* [WORK TO COMPLETE] Exclude the pictures, and otherwise reproduce the data in full.

* [DATA FOR THE TASK]
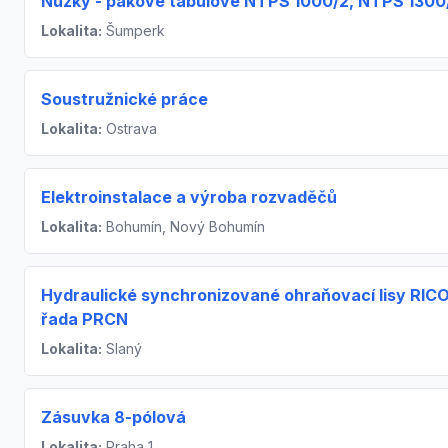
Nůžky - pákové tabulové NTPS 1000/2, NTPS 1300/
Lokalita:
Šumperk
Soustružnické práce
Lokalita:
Ostrava
Elektroinstalace a výroba rozvaděčů
Lokalita:
Bohumín, Nový Bohumín
Hydraulické synchronizované ohraňovací lisy RIC
řada PRCN
Lokalita:
Slaný
Zásuvka 8-pólová
Lokalita:
Praha 1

* [EXPECTED OUTPUT]
Nůžky - pákové tabulové NTPS 1000/2, NTPS 1300/
Lokalita:
Šumperk
Soustružnické práce
Lokalita:
Ostrava
Elektroinstalace a výroba rozvaděčů
Lokalita:
Bohumín, Nový Bohumín
Hydraulické synchronizované ohraňovací lisy RIC
řada PRCN
Lokalita:
Slaný
Zásuvka 8-pólová
Lokalita:
Praha 1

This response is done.